[0057] Process flow of the present invention such as figure 1 As shown, the main part is the feature extraction using the sensitive behavior analysis method. What needs to be done is to obtain the data that can be used by the support vector machine algorithm by analyzing the installation file APK of the Android application. For Android applications with known security, its features are obtained through analysis and organized as a training data set; for Android applications with unknown security, features other than security can be obtained through feature analysis, and these features are combined with data training As a result, its safety is predicted.

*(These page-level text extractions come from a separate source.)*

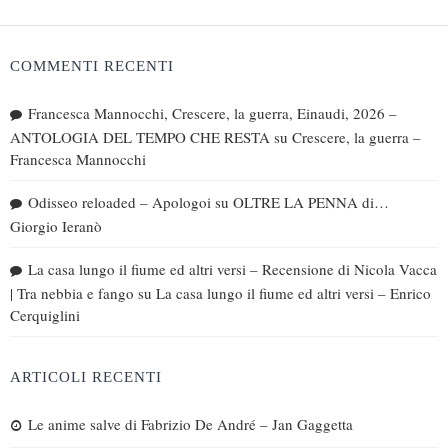
COMMENTI RECENTI
Francesca Mannocchi, Crescere, la guerra, Einaudi, 2026 –
ANTOLOGIA DEL TEMPO CHE RESTA
su
Crescere, la guerra –
Francesca Mannocchi
Odisseo reloaded – Apologoi
su
OLTRE LA PENNA di…
Giorgio Ieranò
La casa lungo il fiume ed altri versi – Recensione di Nicola Vacca
| Tra nebbia e fango
su
La casa lungo il fiume ed altri versi – Enrico
Cerquiglini
ARTICOLI RECENTI
Le anime salve di Fabrizio De André – Jan Gaggetta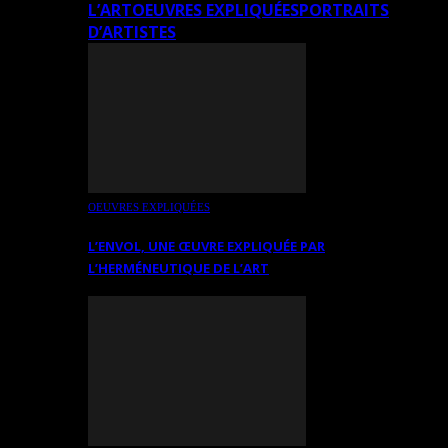
L’ART
OEUVRES EXPLIQUÉES
PORTRAITS
D’ARTISTES
OEUVRES EXPLIQUÉES
L’ENVOL, UNE ŒUVRE EXPLIQUÉE PAR
L’HERMÉNEUTIQUE DE L’ART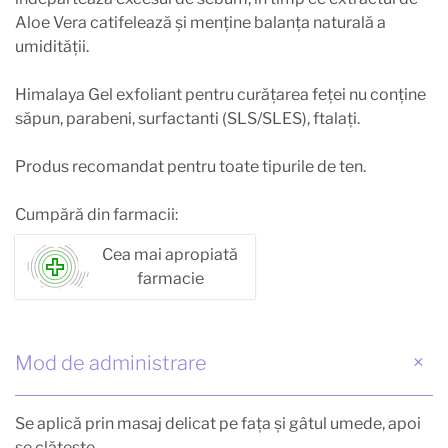
Aloe Vera catifelează şi menţine balanţa naturală a
umidităţii.
Himalaya Gel exfoliant pentru curăţarea feţei nu conţine
săpun, parabeni, surfactanti (SLS/SLES), ftalaţi.
Produs recomandat pentru toate tipurile de ten.
Cumpără din farmacii:
Cea mai apropiată
farmacie
Mod de administrare
Se aplică prin masaj delicat pe faţa şi gâtul umede, apoi
se clăteşte.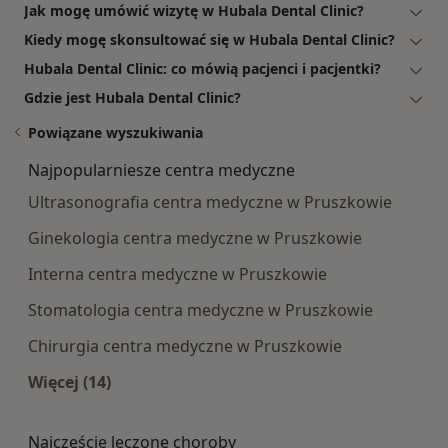
Jak mogę umówić wizytę w Hubala Dental Clinic?
Kiedy mogę skonsultować się w Hubala Dental Clinic?
Hubala Dental Clinic: co mówią pacjenci i pacjentki?
Gdzie jest Hubala Dental Clinic?
Powiązane wyszukiwania
Najpopularniesze centra medyczne
Ultrasonografia centra medyczne w Pruszkowie
Ginekologia centra medyczne w Pruszkowie
Interna centra medyczne w Pruszkowie
Stomatologia centra medyczne w Pruszkowie
Chirurgia centra medyczne w Pruszkowie
Więcej (14)
Więcej w kategorii: Najpopularniesze centra m
Najczęście leczone choroby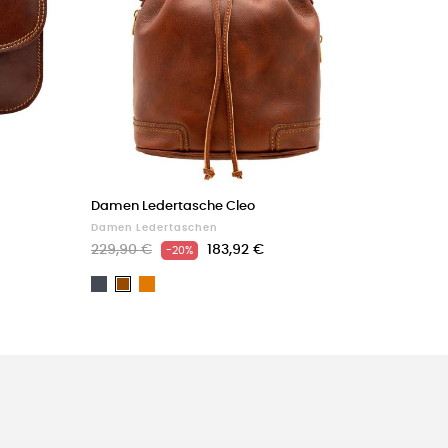
Damen Ledertasche Cleo
Damen Ledertaschen
229,90 €
183,92 €
-20%
Schwarz
Light
Braun
brown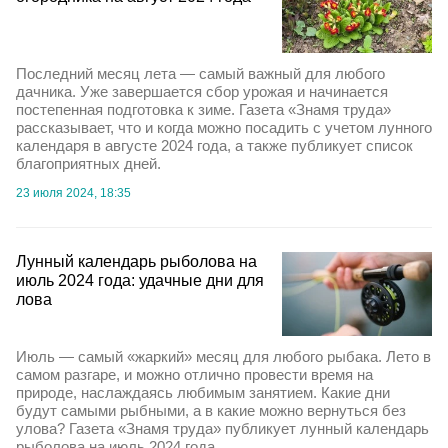
Последний месяц лета — самый важный для любого
дачника. Уже завершается сбор урожая и начинается
постепенная подготовка к зиме. Газета «Знамя труда»
рассказывает, что и когда можно посадить с учетом лунного
календаря в августе 2024 года, а также публикует список
благоприятных дней.
23 июля 2024, 18:35
Лунный календарь рыболова на
июль 2024 года: удачные дни для
лова
Июль — самый «жаркий» месяц для любого рыбака. Лето в
самом разгаре, и можно отлично провести время на
природе, наслаждаясь любимым занятием. Какие дни
будут самыми рыбными, а в какие можно вернуться без
улова? Газета «Знамя труда» публикует лунный календарь
рыболова на июль 2024 года.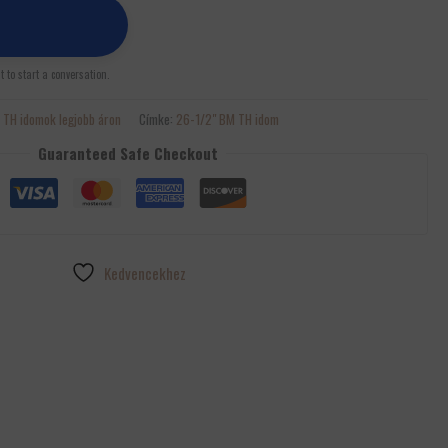
st to start a conversation.
:
TH idomok legjobb áron
Címke:
26-1/2" BM TH idom
Guaranteed Safe Checkout
Kedvencekhez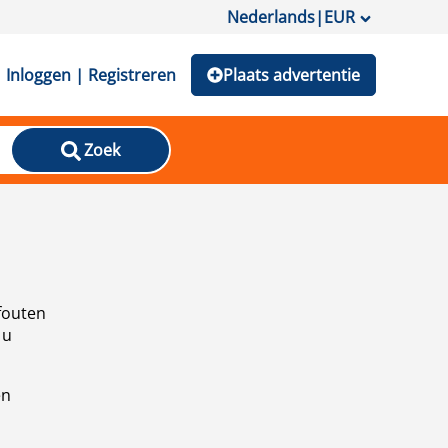
Nederlands
|
EUR
Inloggen | Registreren
Plaats advertentie
Zoek
fouten
 u
en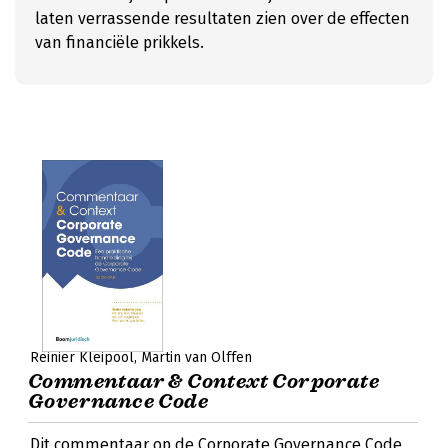
laten verrassende resultaten zien over de effecten
van financiële prikkels.
Reinier Kleipool
Martin van Olffen
Commentaar & Context Corporate
Governance Code
Dit commentaar op de Corporate Governance Code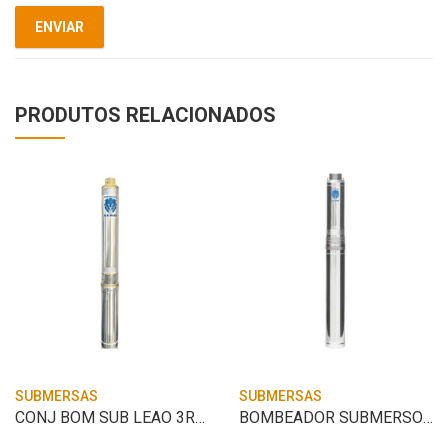
PRODUTOS RELACIONADOS
SUBMERSAS
SUBMERSAS
CONJ BOM SUB LEAO 3R3PB-06 0.33CV 127V C
BOMBEADOR SUBMERSO 4R1IA-21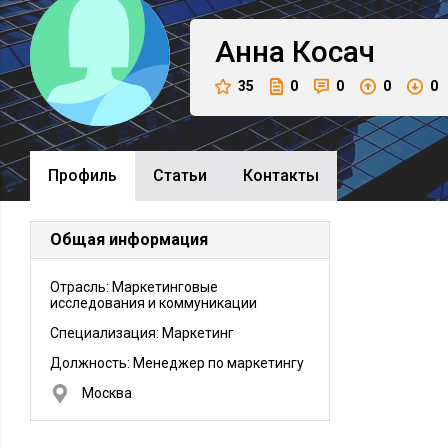
Анна
Косач
35
0
0
0
0
Профиль
Cтатьи
Контакты
Общая информация
Отрасль: Маркетинговые
исследования и коммуникации
Специализация: Маркетинг
Должность:
Менеджер по маркетингу
Москва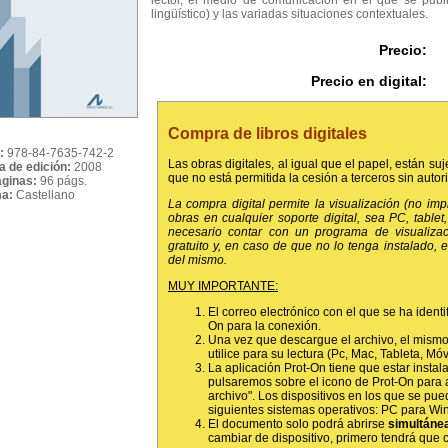
lector, el medio de comunicación en el que se public
lingüístico) y las variadas situaciones contextuales.
Precio:
Precio en digital:
Compra de libros digitales
:
978-84-7635-742-2
Las obras digitales, al igual que el papel, están suj
a de edición:
2008
que no está permitida la cesión a terceros sin autor
áginas:
96 págs.
ma:
Castellano
La compra digital permite la visualización (no im
obras en cualquier soporte digital, sea PC, tablet, 
necesario contar con un programa de visualiza
gratuito y, en caso de que no lo tenga instalado,
del mismo.
MUY IMPORTANTE:
El correo electrónico con el que se ha identi
On para la conexión.
Una vez que descargue el archivo, el mismo
utilice para su lectura (Pc, Mac, Tableta, Móvil
La aplicación Prot-On tiene que estar instala
pulsaremos sobre el icono de Prot-On para 
archivo". Los dispositivos en los que se pued
siguientes sistemas operativos: PC para Wi
El documento solo podrá abrirse
simultáne
cambiar de dispositivo, primero tendrá que ce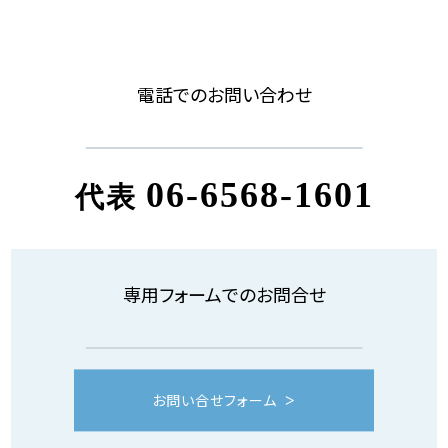
電話でのお問い合わせ
06-6568-1601
代表
専用フォームでのお問合せ
お問い合せフォーム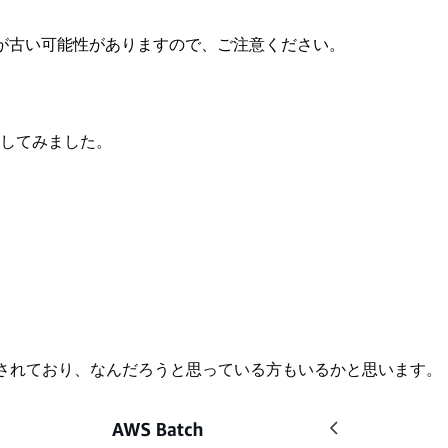
が古い可能性がありますので、ご注意ください。
ngを試してみました。
されており、なんだろうと思っている方もいるかと思います。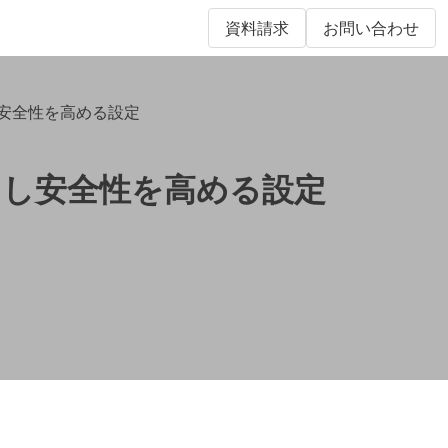
資料請求
お問い合わせ
らし安全性を高める設定
を減らし安全性を高める設定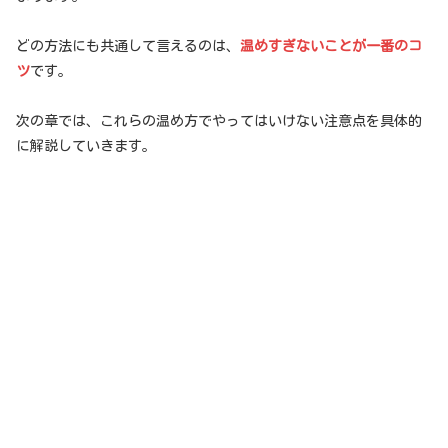
どの方法にも共通して言えるのは、
温めすぎないことが一番のコ
ツ
です。
次の章では、これらの温め方でやってはいけない注意点を具体的
に解説していきます。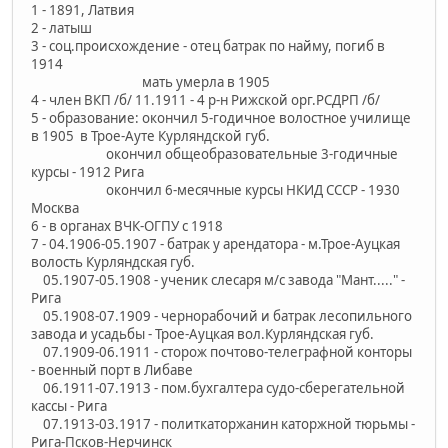
1 - 1891, Латвия
2 - латыш
3 - соц.происхождение - отец батрак по найму, погиб в
1914
мать умерла в 1905
4 - член ВКП /б/ 11.1911 - 4 р-н Рижской орг.РСДРП /б/
5 - образование: окончил 5-годичное волостное училище
в 1905 в Трое-Ауте Курляндской губ.
окончил общеобразовательные 3-годичные
курсы - 1912 Рига
окончил 6-месячные курсы НКИД СССР - 1930
Москва
6 - в органах ВЧК-ОГПУ с 1918
7 - 04.1906-05.1907 - батрак у арендатора - м.Трое-Ауцкая
волость Курляндская губ.
05.1907-05.1908 - ученик слесаря м/с завода "Мант....." -
Рига
05.1908-07.1909 - чернорабочий и батрак лесопильного
завода и усадьбы - Трое-Ауцкая вол.Курляндская губ.
07.1909-06.1911 - сторож почтово-телеграфной конторы
- военный порт в Либаве
06.1911-07.1913 - пом.бухгалтера судо-сберегательной
кассы - Рига
07.1913-03.1917 - политкаторжанин каторжной тюрьмы -
Рига-Псков-Нерчинск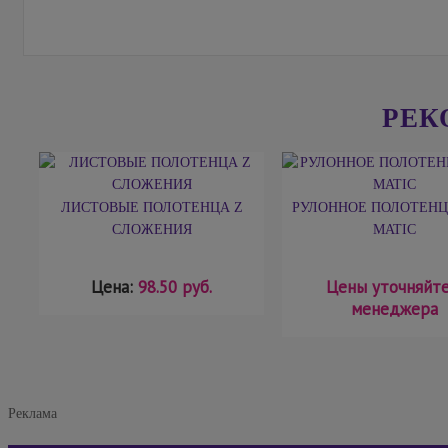
РЕК
ЛИСТОВЫЕ ПОЛОТЕНЦА Z
РУЛОННОЕ ПОЛОТЕНЦЕ
СЛОЖЕНИЯ
MATIC
Цена:
98.50 руб.
Цены уточняйте
менеджера
Реклама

[0058] Step 1: The APK file cannot be analyzed directly, and Manifest.xml, class.dex, and layout.xml files related to the layout need to be obtained after decompression. These files cannot be directly used as the input for the next step of analysis. We need to use the tool dex2jar (http://sourceforge.net/projects/dex2jar/) to decompile class.dex into a jar package to obtain the Java code of the Android application; at the same time, we need Use the tool apktooI (http://ibotpeaches.github.io/Apktool/) to decode the XML file to obtain a readable XML file.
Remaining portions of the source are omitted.